I would not have evolved so much as a person, or would not have been so confident in these five years of my battle if not for the support of my family and friends. When I say support of my family and friends, it is not necessary that they will have to believe in what I say, or what I believe in. What is important is to let me be me.
I have a huge support from my husband. He is an introvert person, while I am an extrovert. We are like chalk and cheese. The support I have from him is tremendous. When I won the case, I was holidaying with my children in London. The first thing I did when I received the message from my lawyer was to call my husband who was shooting then. When I said that all the cases have been quashed, I heard him scream over the phone with joy, which he never does. When I returned, he received me at the airport and said ‘You have made it. I knew that you have been a strong person.’
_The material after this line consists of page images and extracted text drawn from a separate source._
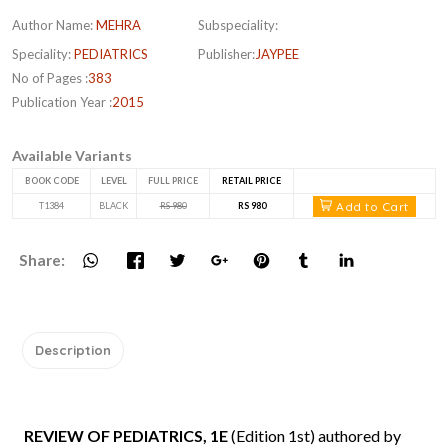
Author Name:
MEHRA
Subspeciality:
Speciality:
PEDIATRICS
Publisher:
JAYPEE
No of Pages :
383
Publication Year :
2015
Available Variants
BOOK CODE
LEVEL
FULL PRICE
RETAIL PRICE
Add to Cart
T1384
BLACK
RS 980
RS 980
Share:
Description
REVIEW OF PEDIATRICS, 1E
(Edition 1st) authored by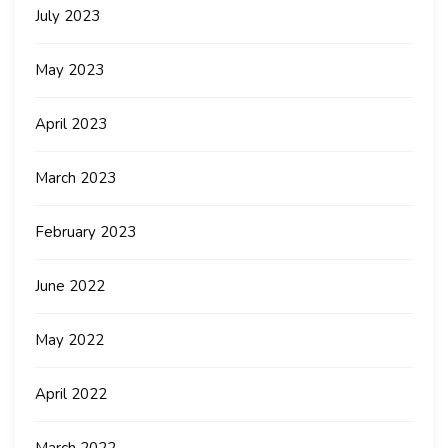
July 2023
May 2023
April 2023
March 2023
February 2023
June 2022
May 2022
April 2022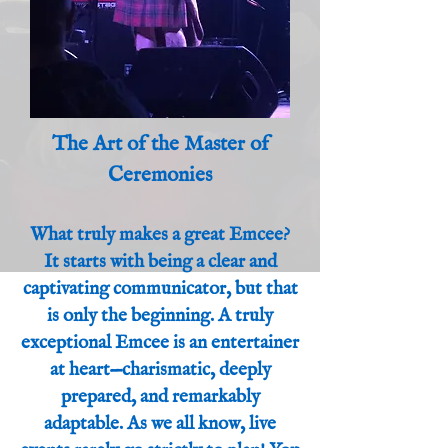
The Art of the Master of
Ceremonies
What truly makes a great Emcee?
It starts with being a clear and
captivating communicator, but that
is only the beginning. A truly
exceptional Emcee is an entertainer
at heart—charismatic, deeply
prepared, and remarkably
adaptable. As we all know, live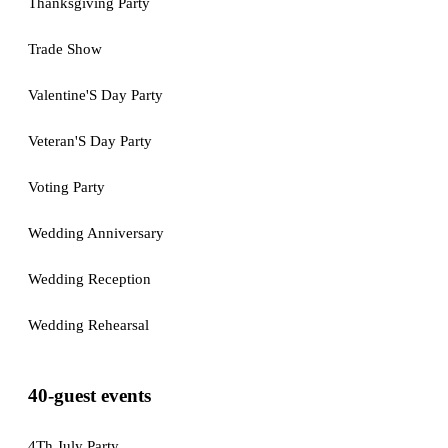
Thanksgiving Party
Trade Show
Valentine'S Day Party
Veteran'S Day Party
Voting Party
Wedding Anniversary
Wedding Reception
Wedding Rehearsal
40-guest events
4Th July Party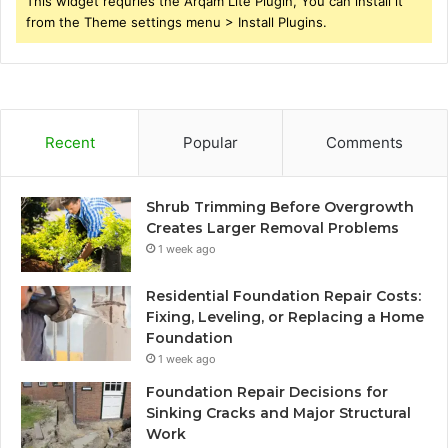
This widget requries the Arqam Lite Plugin, You can install it
from the Theme settings menu > Install Plugins.
Recent
Popular
Comments
Shrub Trimming Before Overgrowth
Creates Larger Removal Problems
1 week ago
Residential Foundation Repair Costs:
Fixing, Leveling, or Replacing a Home
Foundation
1 week ago
Foundation Repair Decisions for
Sinking Cracks and Major Structural
Work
What inspired you to choose the role of Maniammaiin ‘Periyar’ and what were the challenges that you faced?
I did not choose. I was fortunate that my director chose me to do that role. In fact, few of my good friends went against me protesting that I should not enact this role. An issue was also raised in the assembly that I should not act in this movie. But, my director was very clear that he wanted me to do that project and so, I was in the film.
It was a different experience as it was for the first time I was depicting the role of a real life character. It was tough for me as I did not have any video footage of Maniammai. I just had pictures and so I really didn’t know how she spoke, how she walked, or how she would sit. Also I had to put on a little weight for that movie which was a challenge.
You are known to be a wonderful mother; ace actor; and a social activist. Which of these roles, do you like most and why?
Obviously, I like the role of a mother. Mother is a 24×7 job where one can never reach a stagnation point. In a career you keep looking at what’s next. As an actor, you want to better yourself. But, being a mother it is like you grow up with your children, you become a kid when they are young, and you start re-living your life along with them.
It is a task every day to install good values in your children, and telling them what is right and what is wrong. At every stage, especially with girls, you will have to be a strict mother, but also be a close friend with them so that they are free to discuss things with you. Being a mother is the toughest job, but I think that it is the most lovable one.